At first glance most think there are two separate fronds. The fertile stalk is joined to the stalk of sterile leaf blade near the rhizome. The sporangia resemble grapes which is why these types of ferns are known as grape ferns.  The leaves on a sterile frond have lacy edges. Sceptridium dissectum stands six to fifteen inches tall. Sceptridium dissectum can stay a greenish bronze color through winter.

== Taxonomy ==
Sceptridium dissectum can be misidentified as Botrypus virginianus (L.) Sw. commonly known rattlesnake fern.  Botrypus virginianus sporangia looks like a rattle from the tail of a rattlesnake. Sceptridium dissectum is also a close relative to the Southern Grapefern or Botrychium biternatum. These ferns are part of the Ophioglossales order and Ophioglossaceae, known as the Adder's tongue family. There are three ways to help distinguish the cut-leaf grape fern and the rattlesnake fern. The first is by size, the rattle snake fern can be found up to two feet tall compared to the cut-leaf fern that can be found up to a foot tall. Second the petiole or stalk for a cut-leaf fern is light green while the rattlesnake fern's petiole is pink at the base.

Sceptridium dissectum (Spreng.) Lyon was known as Botrychium dissectum Spreng. Sceptridium dissectum became the name of the cutleaf grapefern in 1905. Botrychium dissectum held the name from 1804 until 1905. Sceptridium dissectum also goes by a few other names such as Botrychium dissectum Spreng. var. obliquum (Muhl. ex Willd.) Clute, Botrychium dissectum Spreng. var. oblongifolium (Graves) Broun, Botrychium obliquum Muhl. ex Willd., Botrychium obliquum Muhl. ex Willd. var. elongatum Gilbert & Haberer,  Osmunda obliqua (Muhl.) Poir., Botrychium ternatum var. obliquum (Muhl.) D.C. Eaton.
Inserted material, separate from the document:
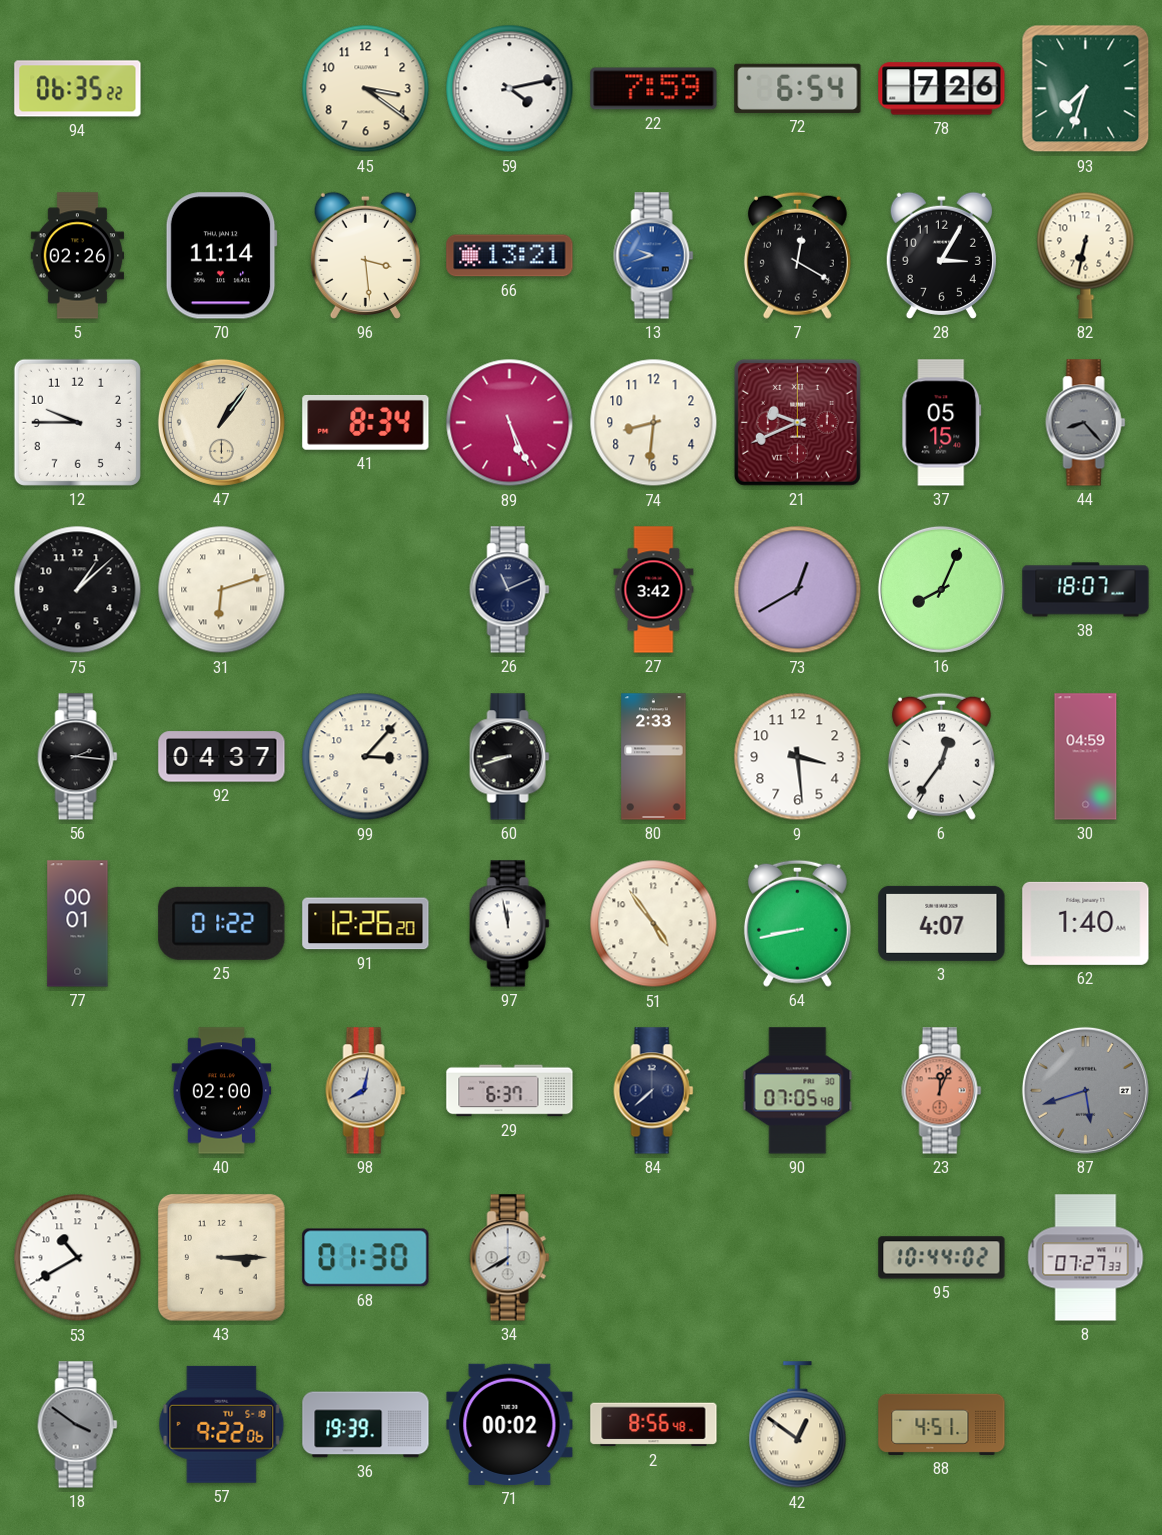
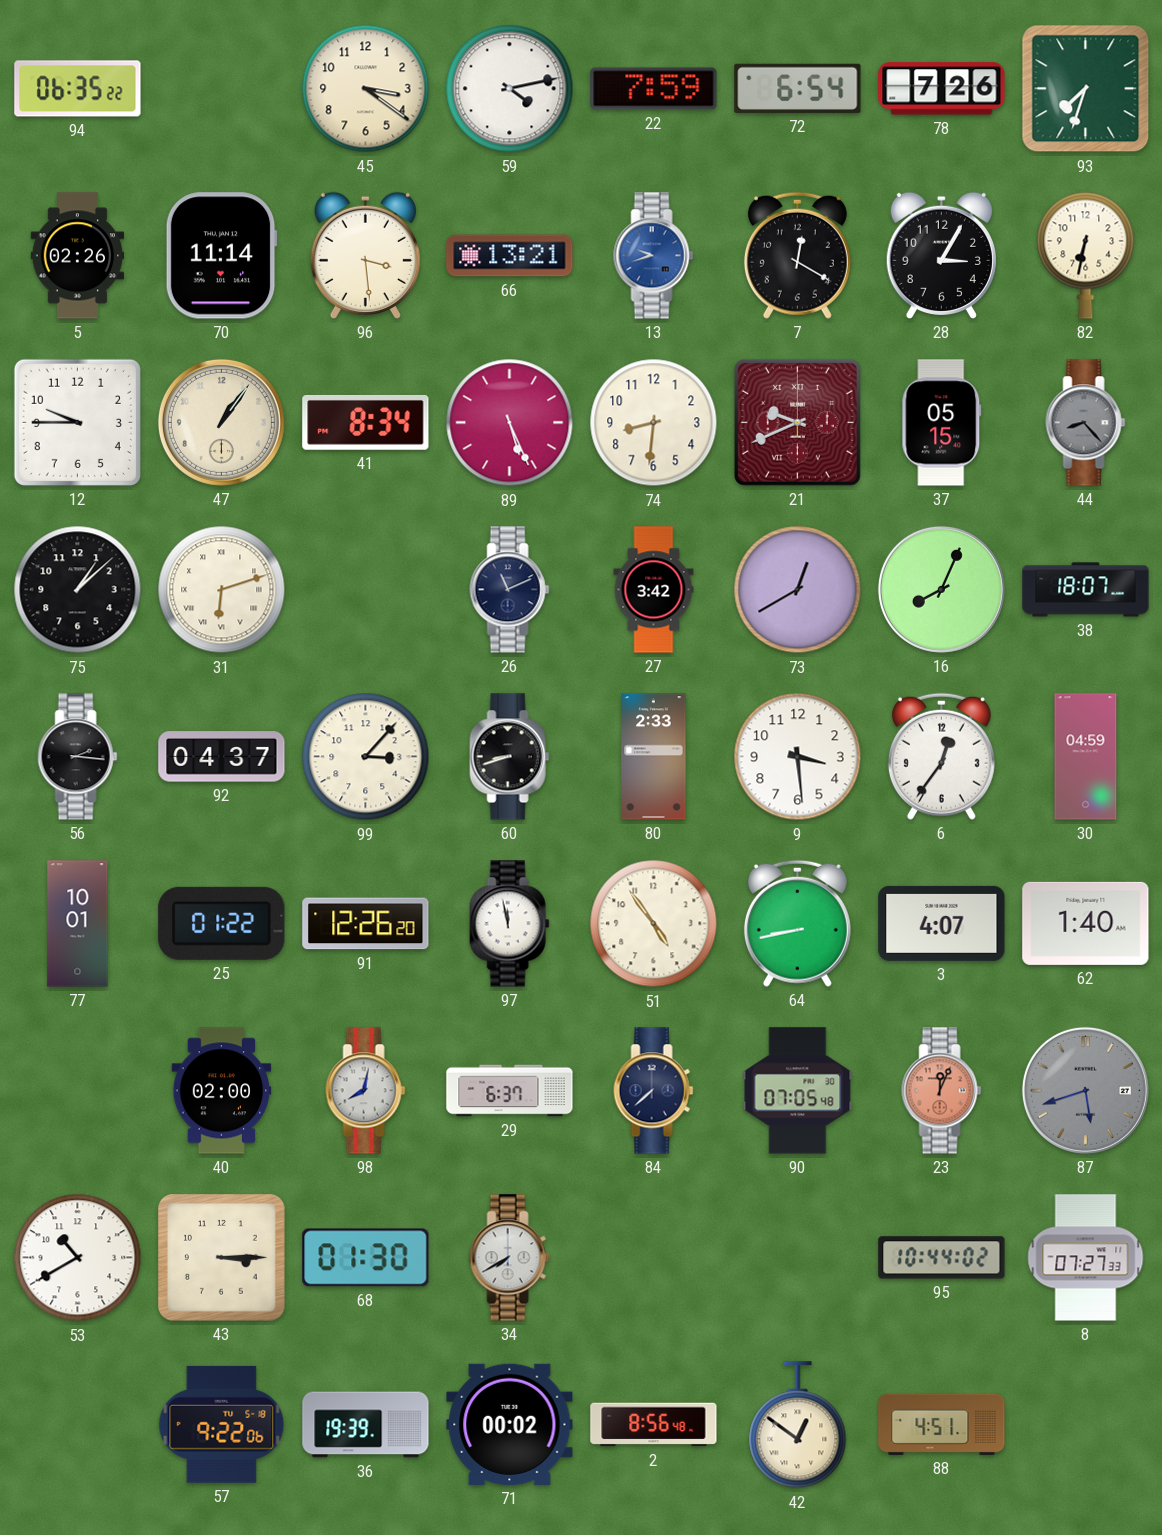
77: 00:01 -> 10:01
18: 3:51 -> none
== Distribution and habitat ==
Sceptridium dissectum ranges from Minnesota, south to northeastern Texas and across the east coast of the US. The habitats of the cutleaf grapefern are woodlands, sandy grasslands, the edge of swamps or ravines. One of the favored habitats of these plants are woodlands of deciduous forests where the cutleaf grapefern receives winter sun.

== Cultivation ==
Sceptridium dissectum is a homosporous fern, which means it only produces one kind of spore. Sceptridium dissectum is also perennial. The cutleaf grapefern typically grows in partial sunlight to medium shade. For soil conditions, the cutleaf grapefern grows in soil containing loam or sandy loam. The cutleaf grapefern also grows in moist to dry-mesic conditions. The cutleaf grapefern takes a long time to develop from its spores; the fern is dependent on mycorrhizal fungi for survival.

The spores have to be in darkness for 3–4 weeks before any spore germination can occur. The longer the spores remain in darkness, the greater percentage of germination may occur. Spore germination and early gametophyte growth were also directly affected by the oxidation level of the supplied nitrogen source. The fern remains dependent on the fungi even after sterile and fertile leaves emerge. Unlike some members of the Ophioglossacae, Sceptridum dissectum does not always develop spores. Sceptridum dissectum only creates one leaf per year. The cutleaf grapefern is rumored to live for about 10 to 45 years. Because the cutleaf grapefern is so hard to cultivate, it is rarely used horticulturally.

== Uses ==
Wild turkey and ruffed grouse feed on the leaves, as do white-tailed deer.